THE RECORDS →
Content starts
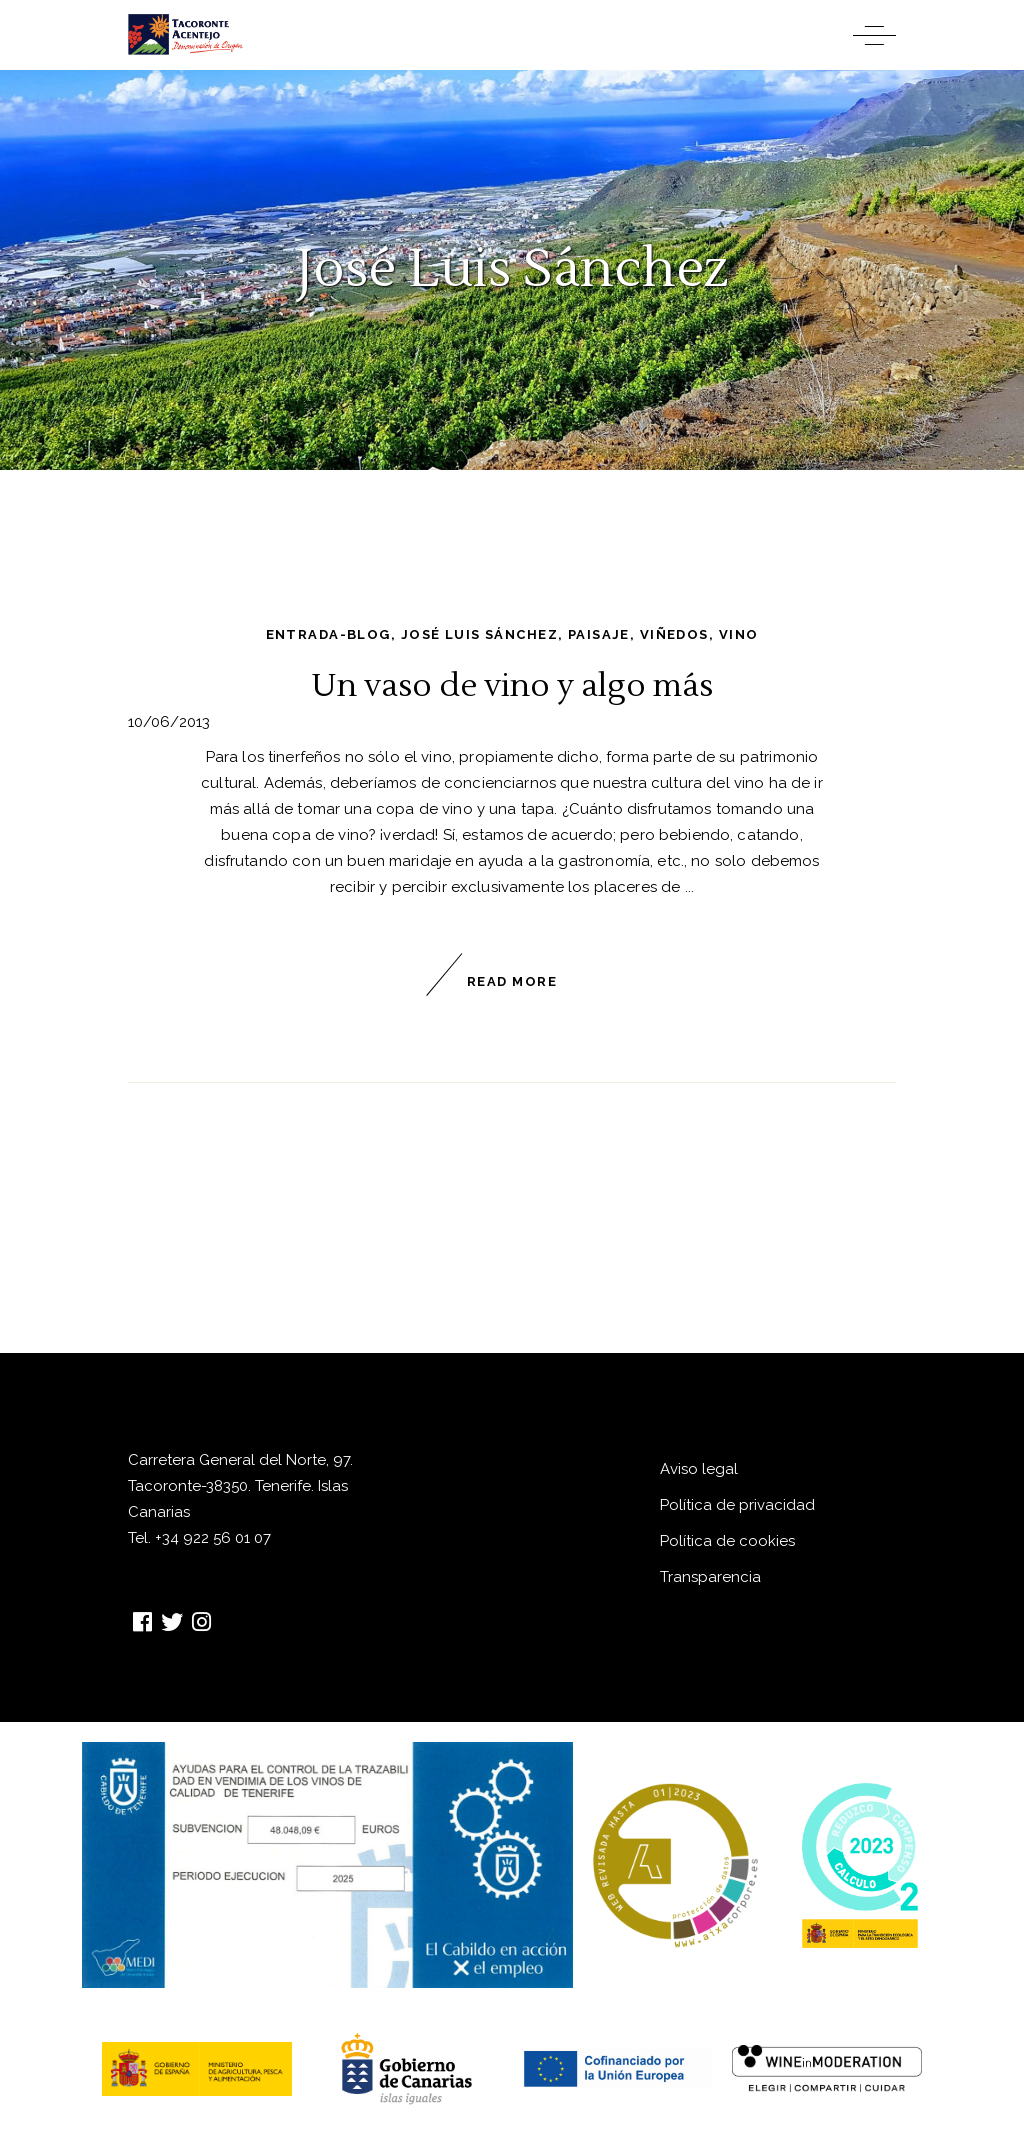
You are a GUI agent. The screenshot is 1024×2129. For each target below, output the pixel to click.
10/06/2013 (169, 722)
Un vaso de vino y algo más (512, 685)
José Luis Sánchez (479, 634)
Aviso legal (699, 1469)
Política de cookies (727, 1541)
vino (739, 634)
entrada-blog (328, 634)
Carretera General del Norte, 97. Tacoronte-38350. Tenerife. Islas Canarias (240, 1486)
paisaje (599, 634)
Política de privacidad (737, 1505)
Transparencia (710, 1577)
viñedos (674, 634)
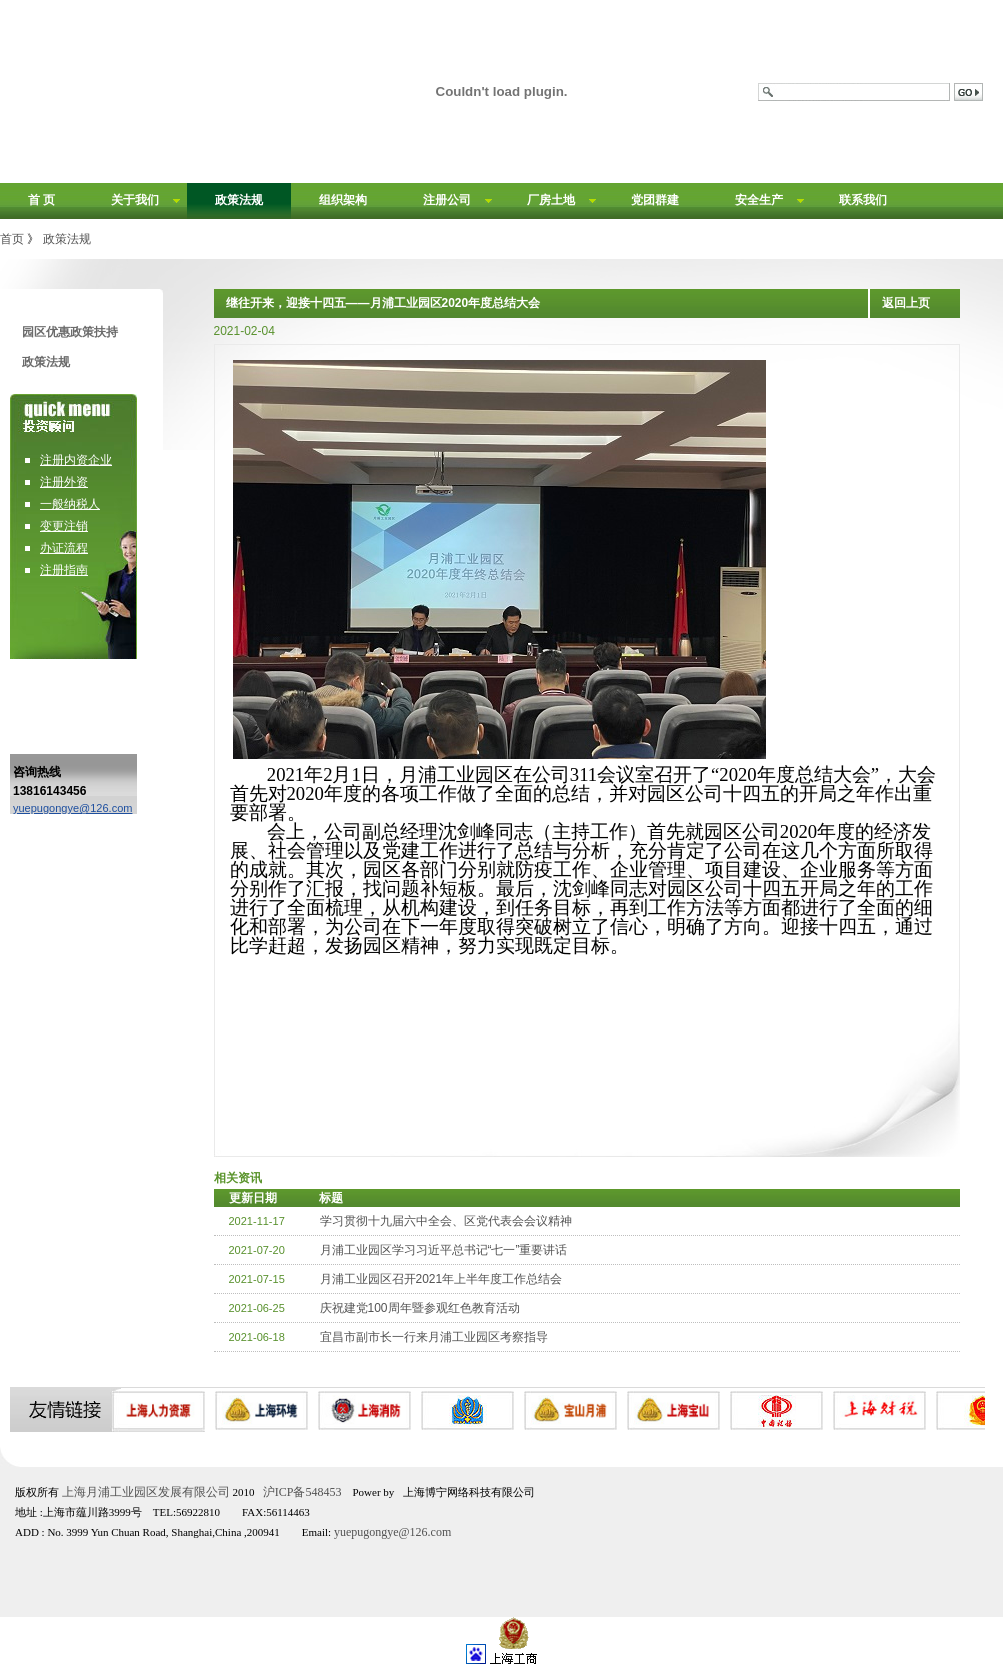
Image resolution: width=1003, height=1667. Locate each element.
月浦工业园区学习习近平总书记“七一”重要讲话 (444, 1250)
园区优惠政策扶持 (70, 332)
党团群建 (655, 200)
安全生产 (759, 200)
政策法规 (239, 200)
Content ends
Content starts
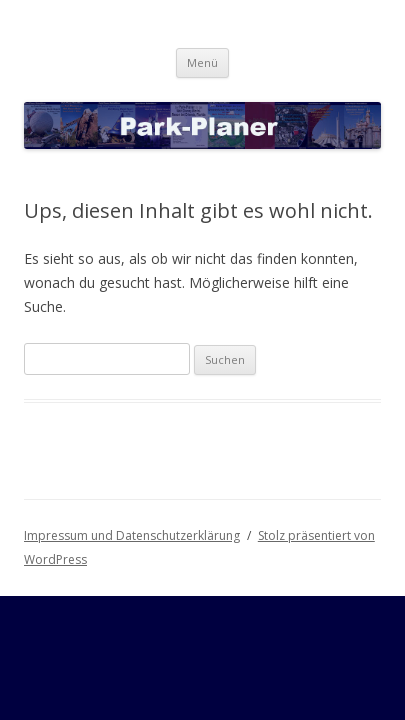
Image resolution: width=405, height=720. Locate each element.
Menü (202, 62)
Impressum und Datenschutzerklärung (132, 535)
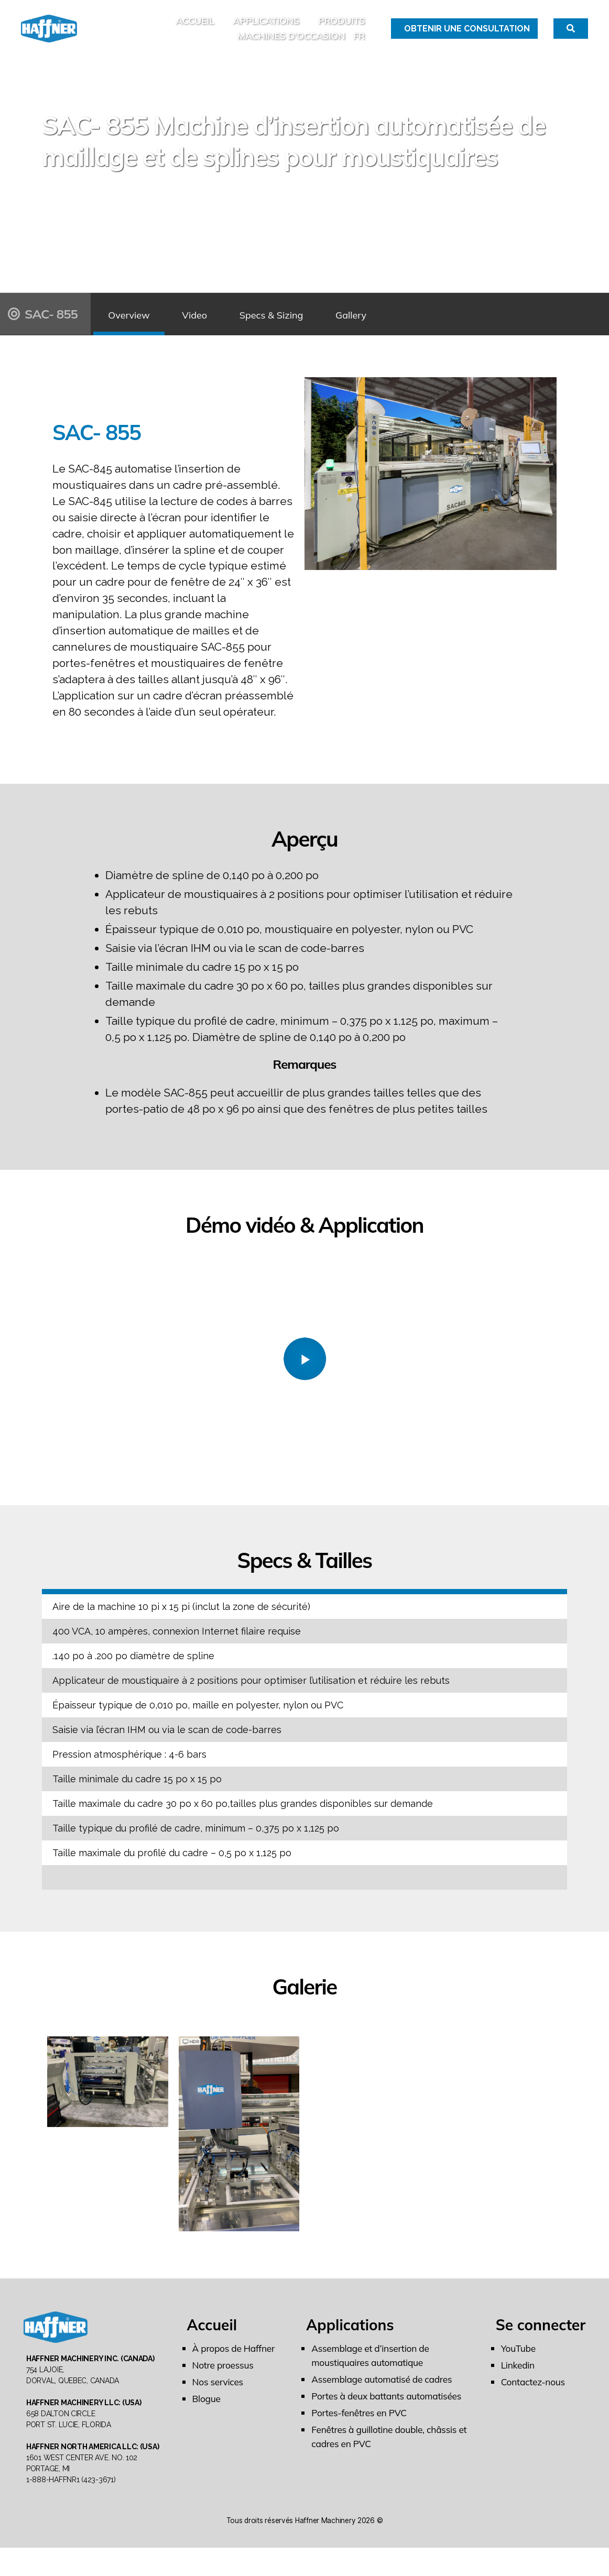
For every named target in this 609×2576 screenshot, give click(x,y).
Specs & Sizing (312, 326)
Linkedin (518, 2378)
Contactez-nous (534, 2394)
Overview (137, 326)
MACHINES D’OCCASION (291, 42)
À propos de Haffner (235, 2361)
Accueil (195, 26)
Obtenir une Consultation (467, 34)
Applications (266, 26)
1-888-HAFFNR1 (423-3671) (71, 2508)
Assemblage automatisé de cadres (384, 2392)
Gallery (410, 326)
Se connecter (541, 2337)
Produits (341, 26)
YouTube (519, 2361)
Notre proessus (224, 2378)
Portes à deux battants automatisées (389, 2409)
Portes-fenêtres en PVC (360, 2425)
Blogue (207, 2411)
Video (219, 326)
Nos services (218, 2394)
Content ends
ASSIGNMENT → Beginning at the line above with "You are a GUI" and finishing at the line with "entrada-blog (328, 634)", return each line exactly and return nothing else.

REPLY TO THE TASK →
You are a GUI agent. The screenshot is 1024×2129. For each target below, output the pixel to click.
10/06/2013 (169, 722)
Un vaso de vino y algo más (512, 685)
José Luis Sánchez (479, 634)
Aviso legal (699, 1469)
Política de cookies (727, 1541)
vino (739, 634)
entrada-blog (328, 634)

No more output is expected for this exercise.